• Exercise aim
Using the data below, transcribe exactly everything from the line that contains "June 2, 2025" down to the line that contains "Rising on LiveOMG". Include both of those lines and none of the pictures.
- Opening Delimiter -
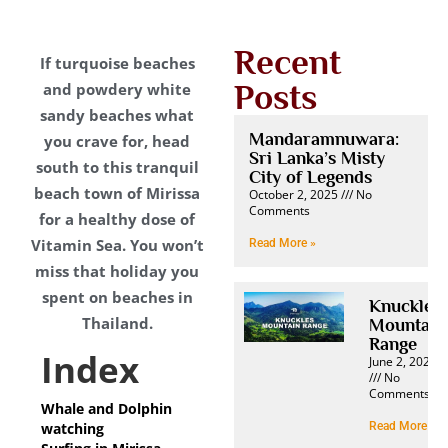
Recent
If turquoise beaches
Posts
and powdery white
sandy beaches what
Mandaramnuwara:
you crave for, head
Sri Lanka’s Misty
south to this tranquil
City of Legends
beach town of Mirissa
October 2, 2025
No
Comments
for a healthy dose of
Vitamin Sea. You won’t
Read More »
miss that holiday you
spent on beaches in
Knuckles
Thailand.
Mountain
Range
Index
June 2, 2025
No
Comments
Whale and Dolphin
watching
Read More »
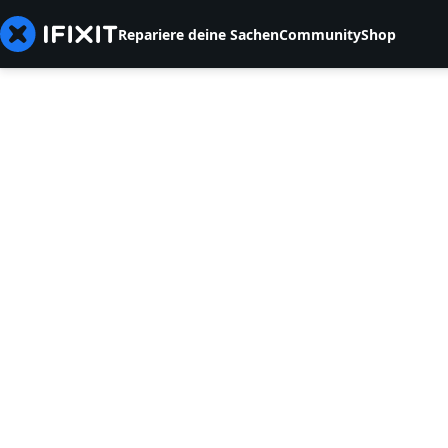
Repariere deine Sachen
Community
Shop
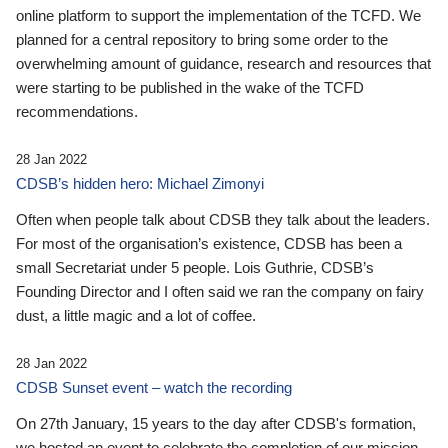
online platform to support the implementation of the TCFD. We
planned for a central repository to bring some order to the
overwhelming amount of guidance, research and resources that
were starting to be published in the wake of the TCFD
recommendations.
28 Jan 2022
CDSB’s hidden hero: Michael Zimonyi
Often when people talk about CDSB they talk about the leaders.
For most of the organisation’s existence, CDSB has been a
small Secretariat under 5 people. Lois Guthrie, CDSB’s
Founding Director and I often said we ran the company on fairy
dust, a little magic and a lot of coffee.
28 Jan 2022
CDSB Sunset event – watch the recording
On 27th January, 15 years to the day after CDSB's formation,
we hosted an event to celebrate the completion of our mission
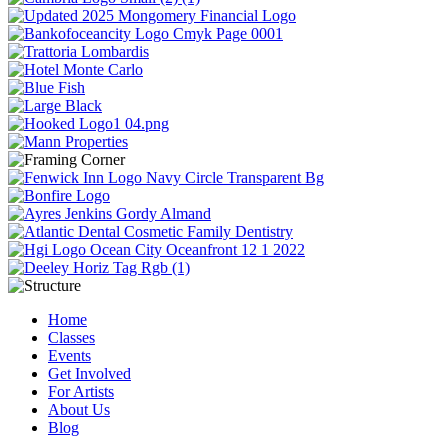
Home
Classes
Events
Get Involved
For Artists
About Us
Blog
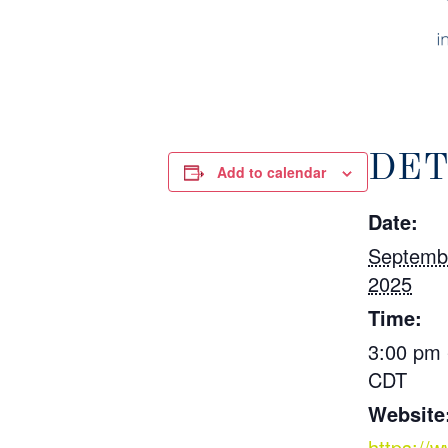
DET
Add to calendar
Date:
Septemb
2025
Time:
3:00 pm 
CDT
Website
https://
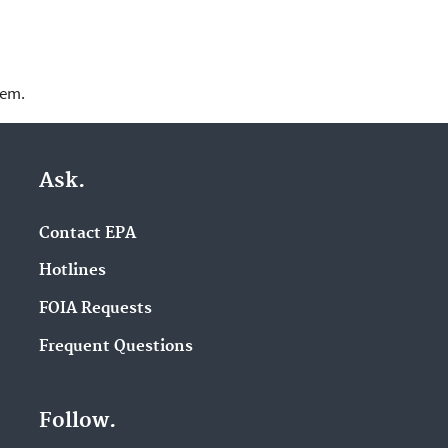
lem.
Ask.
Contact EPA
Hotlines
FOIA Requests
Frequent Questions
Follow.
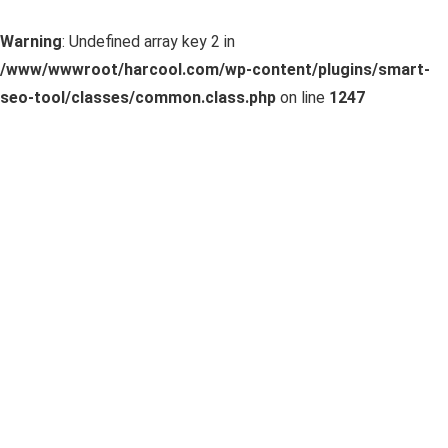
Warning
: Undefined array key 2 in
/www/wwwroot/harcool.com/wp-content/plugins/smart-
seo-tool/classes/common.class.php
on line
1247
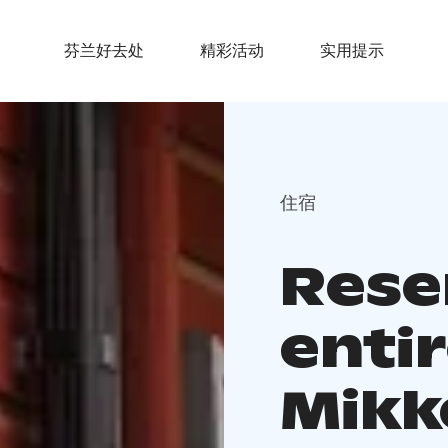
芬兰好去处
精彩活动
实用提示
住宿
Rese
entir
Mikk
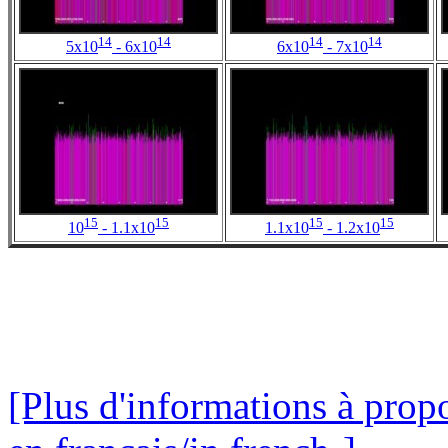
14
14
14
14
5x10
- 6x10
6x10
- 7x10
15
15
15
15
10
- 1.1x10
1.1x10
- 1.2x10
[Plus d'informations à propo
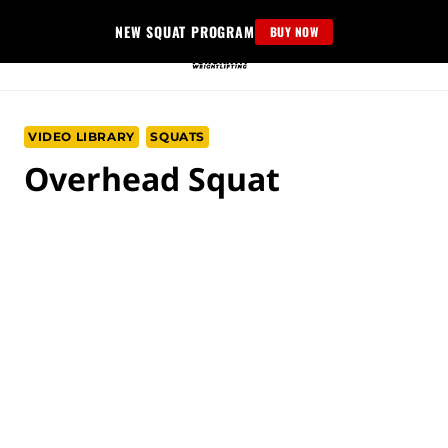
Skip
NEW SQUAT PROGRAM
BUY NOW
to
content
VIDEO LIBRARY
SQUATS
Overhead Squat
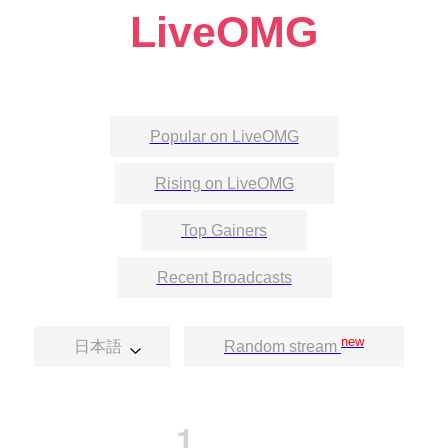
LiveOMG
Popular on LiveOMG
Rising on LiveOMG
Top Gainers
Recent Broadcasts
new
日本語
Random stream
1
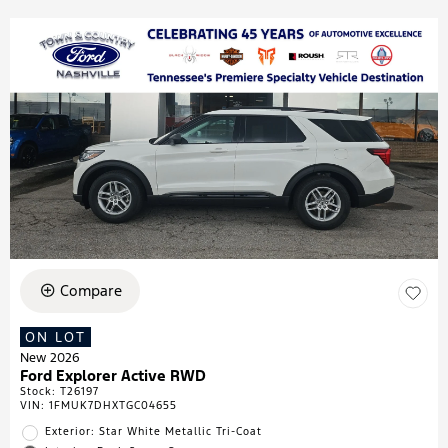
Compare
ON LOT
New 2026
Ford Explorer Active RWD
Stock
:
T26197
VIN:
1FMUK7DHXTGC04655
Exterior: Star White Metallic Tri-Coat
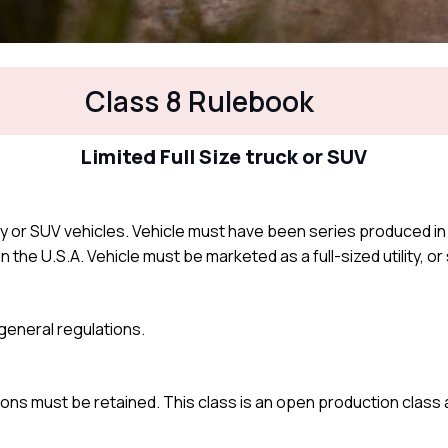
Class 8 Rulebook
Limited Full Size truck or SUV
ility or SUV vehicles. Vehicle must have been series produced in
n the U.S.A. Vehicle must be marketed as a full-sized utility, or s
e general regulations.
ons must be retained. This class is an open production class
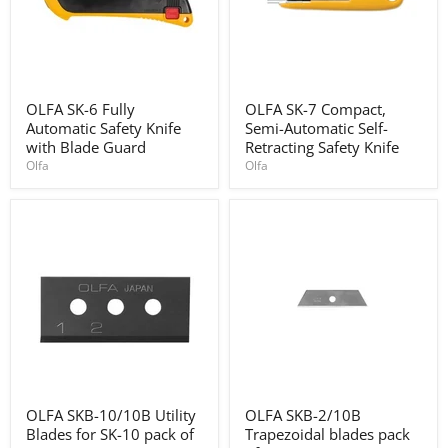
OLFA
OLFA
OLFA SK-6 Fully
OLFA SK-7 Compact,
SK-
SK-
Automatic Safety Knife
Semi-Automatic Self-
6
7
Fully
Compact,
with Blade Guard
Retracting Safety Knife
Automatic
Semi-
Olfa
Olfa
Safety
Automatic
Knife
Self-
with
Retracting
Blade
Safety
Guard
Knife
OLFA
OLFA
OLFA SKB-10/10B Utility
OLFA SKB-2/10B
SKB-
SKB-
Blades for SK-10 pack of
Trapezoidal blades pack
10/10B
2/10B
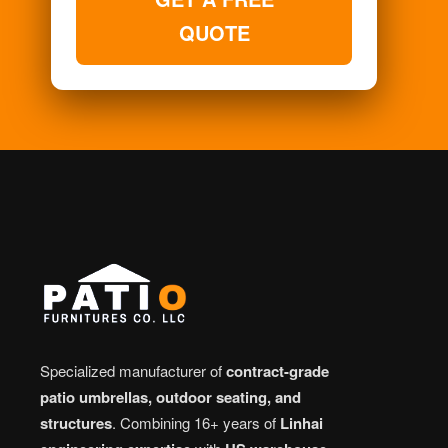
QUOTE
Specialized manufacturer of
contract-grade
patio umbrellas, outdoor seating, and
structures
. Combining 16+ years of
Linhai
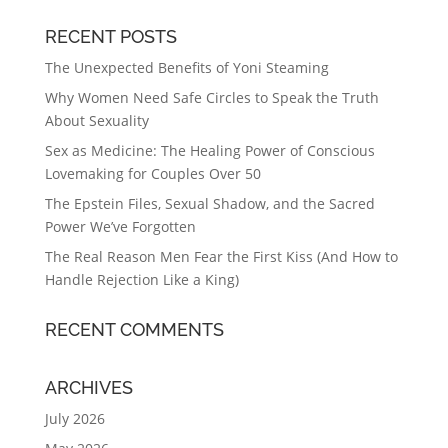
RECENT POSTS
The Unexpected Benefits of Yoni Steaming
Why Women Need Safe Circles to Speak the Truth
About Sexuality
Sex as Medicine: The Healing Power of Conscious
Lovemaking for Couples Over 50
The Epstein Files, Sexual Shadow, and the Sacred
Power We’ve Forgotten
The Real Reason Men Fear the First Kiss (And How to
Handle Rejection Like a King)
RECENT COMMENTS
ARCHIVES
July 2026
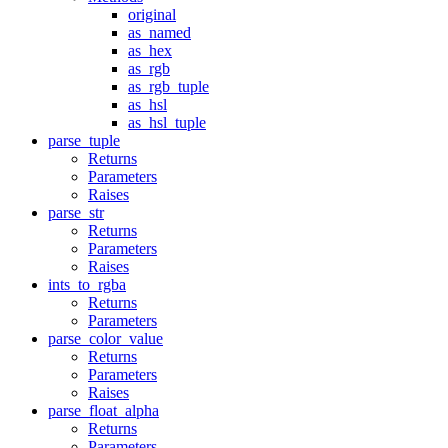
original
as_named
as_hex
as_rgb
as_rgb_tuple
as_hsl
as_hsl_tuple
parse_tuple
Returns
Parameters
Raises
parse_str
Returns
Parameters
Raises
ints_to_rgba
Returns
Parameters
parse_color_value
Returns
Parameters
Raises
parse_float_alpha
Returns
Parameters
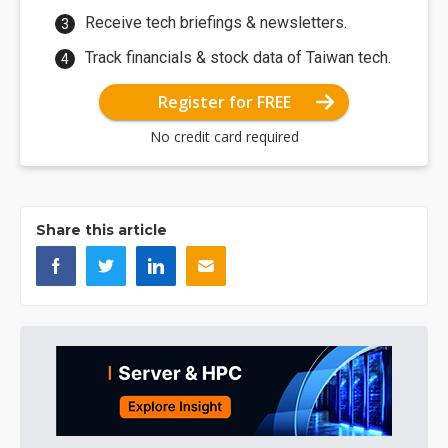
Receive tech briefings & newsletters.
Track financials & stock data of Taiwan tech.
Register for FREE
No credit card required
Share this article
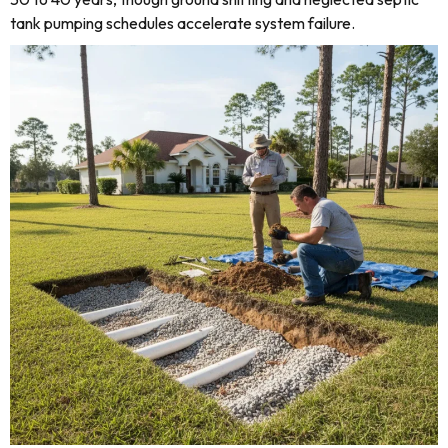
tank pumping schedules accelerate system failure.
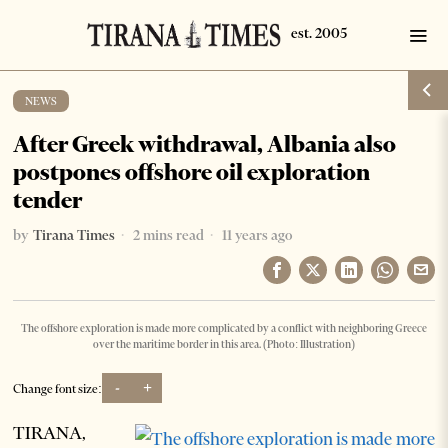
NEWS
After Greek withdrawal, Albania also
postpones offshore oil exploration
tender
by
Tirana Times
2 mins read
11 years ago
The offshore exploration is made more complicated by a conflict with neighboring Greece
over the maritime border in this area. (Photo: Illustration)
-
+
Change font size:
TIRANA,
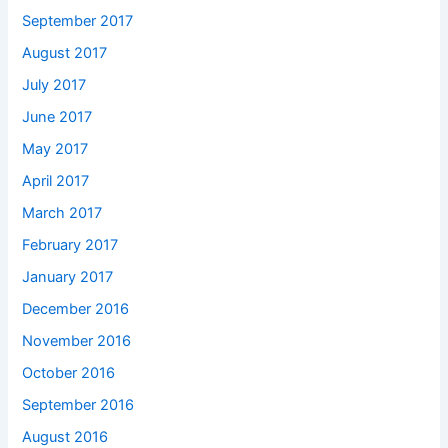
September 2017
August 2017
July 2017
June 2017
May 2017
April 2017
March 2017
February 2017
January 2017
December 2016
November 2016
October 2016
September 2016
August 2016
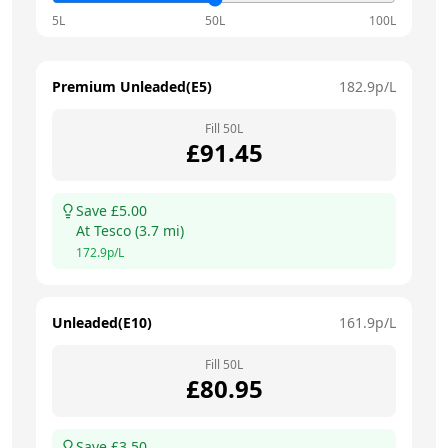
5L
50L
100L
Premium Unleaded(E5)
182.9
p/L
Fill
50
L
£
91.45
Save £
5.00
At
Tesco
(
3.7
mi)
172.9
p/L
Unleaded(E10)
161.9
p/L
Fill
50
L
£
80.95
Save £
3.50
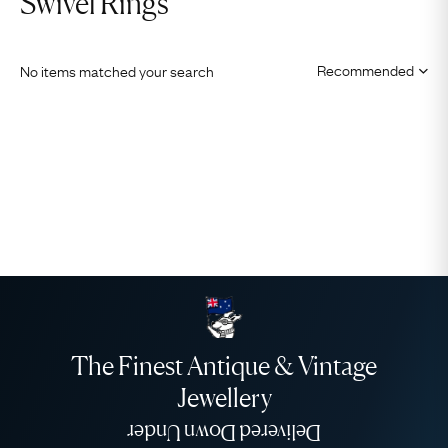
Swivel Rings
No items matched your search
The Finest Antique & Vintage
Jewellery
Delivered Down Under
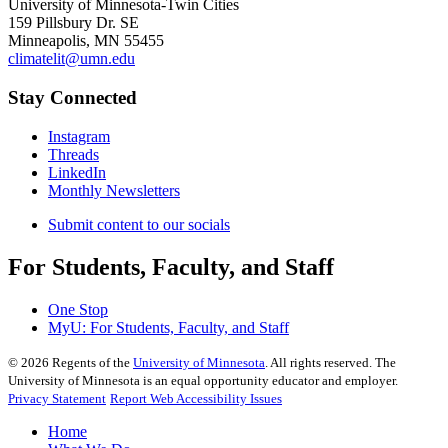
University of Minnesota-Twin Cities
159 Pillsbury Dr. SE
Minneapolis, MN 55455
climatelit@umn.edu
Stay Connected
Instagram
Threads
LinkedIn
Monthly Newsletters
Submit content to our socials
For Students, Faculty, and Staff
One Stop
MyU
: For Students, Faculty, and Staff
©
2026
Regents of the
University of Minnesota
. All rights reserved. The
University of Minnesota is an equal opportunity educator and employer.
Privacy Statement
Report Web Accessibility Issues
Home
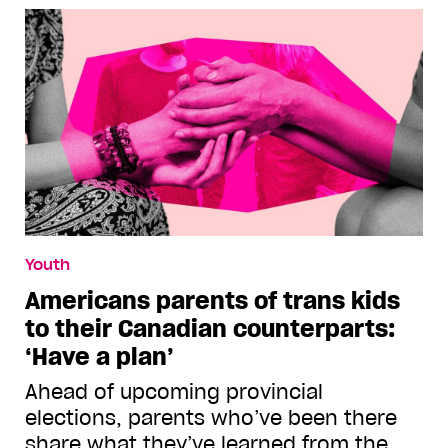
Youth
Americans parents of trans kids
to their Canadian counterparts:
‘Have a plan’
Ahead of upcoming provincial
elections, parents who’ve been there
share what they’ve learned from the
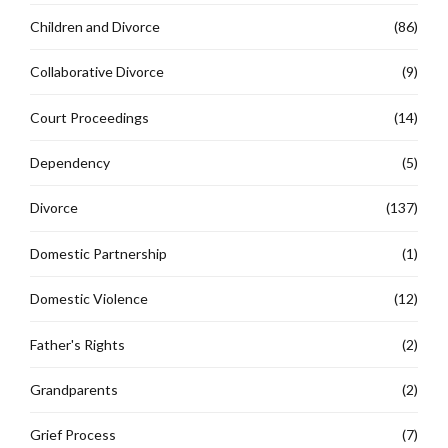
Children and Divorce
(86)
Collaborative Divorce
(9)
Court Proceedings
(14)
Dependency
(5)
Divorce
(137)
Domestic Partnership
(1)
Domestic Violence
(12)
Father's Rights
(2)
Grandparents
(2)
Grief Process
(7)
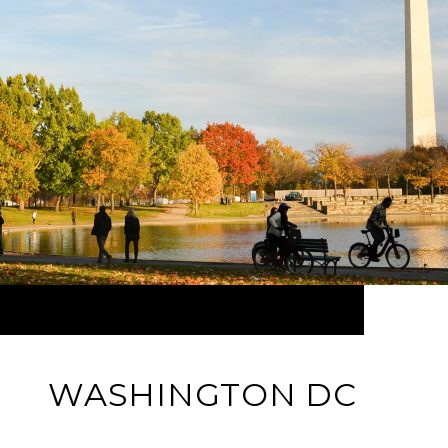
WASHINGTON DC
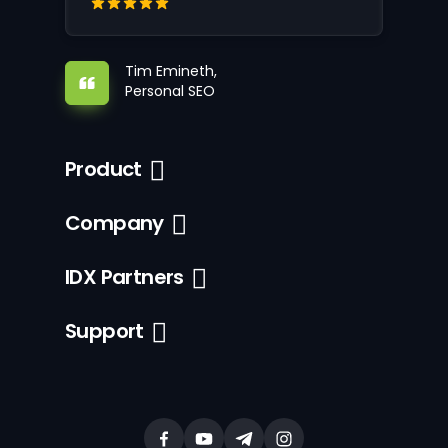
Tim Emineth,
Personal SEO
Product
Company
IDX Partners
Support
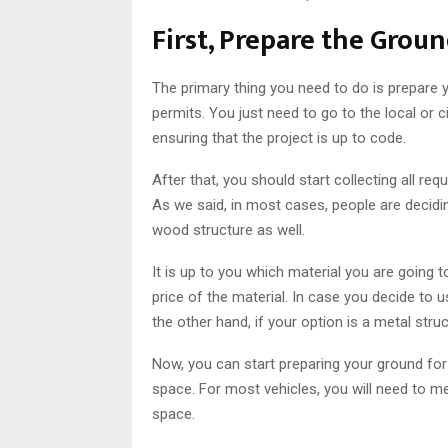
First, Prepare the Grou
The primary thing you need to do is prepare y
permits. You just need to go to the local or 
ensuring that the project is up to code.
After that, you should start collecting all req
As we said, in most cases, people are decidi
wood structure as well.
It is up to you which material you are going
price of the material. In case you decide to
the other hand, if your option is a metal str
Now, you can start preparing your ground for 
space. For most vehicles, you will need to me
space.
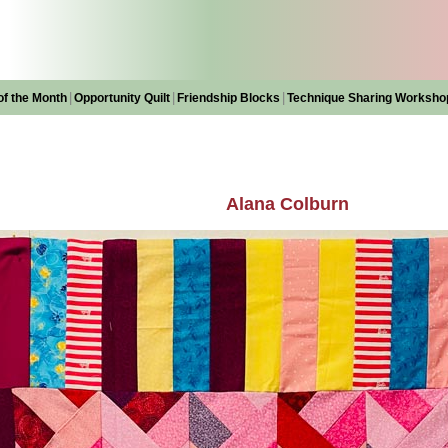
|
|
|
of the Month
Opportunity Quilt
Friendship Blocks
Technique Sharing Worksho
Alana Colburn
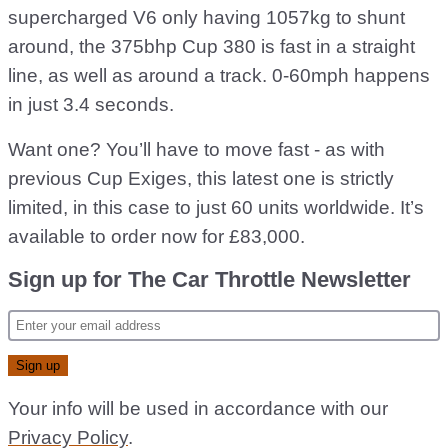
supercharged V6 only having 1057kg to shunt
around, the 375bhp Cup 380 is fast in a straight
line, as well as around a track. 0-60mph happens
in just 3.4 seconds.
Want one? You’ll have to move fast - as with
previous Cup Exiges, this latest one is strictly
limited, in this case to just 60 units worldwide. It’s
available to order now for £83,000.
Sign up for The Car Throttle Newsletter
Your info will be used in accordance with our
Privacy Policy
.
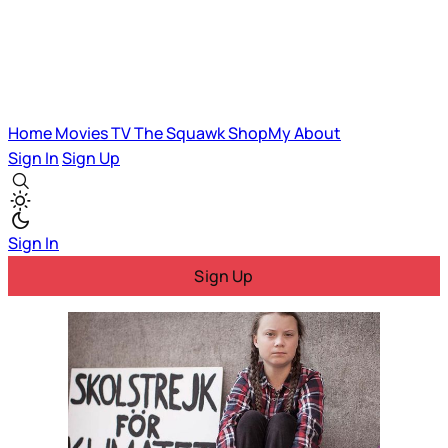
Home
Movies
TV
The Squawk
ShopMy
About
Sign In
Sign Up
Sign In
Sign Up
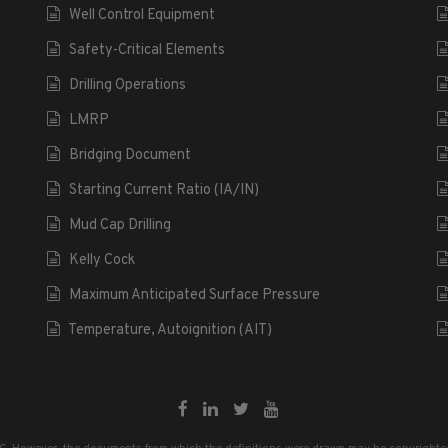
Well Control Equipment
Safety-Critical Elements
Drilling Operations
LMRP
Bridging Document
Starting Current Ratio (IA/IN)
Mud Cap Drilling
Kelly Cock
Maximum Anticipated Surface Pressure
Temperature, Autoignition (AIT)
- Closing Delimiter -
• Written reply
June 2, 2025
No
Comments
Whale and Dolphin
watching
Read More »
Repariere deine Sachen
Community
Shop
online platform to support the implementation of the TCFD. We
planned for a central repository to bring some order to the
overwhelming amount of guidance, research and resources that
were starting to be published in the wake of the TCFD
recommendations.
28 Jan 2022
CDSB’s hidden hero: Michael Zimonyi
Often when people talk about CDSB they talk about the leaders.
For most of the organisation’s existence, CDSB has been a
small Secretariat under 5 people. Lois Guthrie, CDSB’s
Founding Director and I often said we ran the company on fairy
dust, a little magic and a lot of coffee.
28 Jan 2022
CDSB Sunset event – watch the recording
On 27th January, 15 years to the day after CDSB's formation,
we hosted an event to celebrate the completion of our mission
Home
Classes
Events
Get Involved
For Artists
About Us
Blog
DET
Add to calendar
Date:
Septemb
2025
Time:
3:00 pm 
CDT
Website
https://
lem.
Ask.
Contact EPA
Hotlines
FOIA Requests
Frequent Questions
Follow.
Warning
: Undefined array key 2 in
/www/wwwroot/harcool.com/wp-content/plugins/smart-
seo-tool/classes/common.class.php
on line
1247
芬兰好去处
精彩活动
实用提示
住宿
Rese
entir
Mikk
14
14
14
14
5x10
- 6x10
6x10
- 7x10
15
15
15
15
10
- 1.1x10
1.1x10
- 1.2x10
[Plus d'informations à propo
Skip
NEW SQUAT PROGRAM
BUY NOW
to
content
VIDEO LIBRARY
SQUATS
Overhead Squat
LiveOMG
Popular on LiveOMG
Rising on LiveOMG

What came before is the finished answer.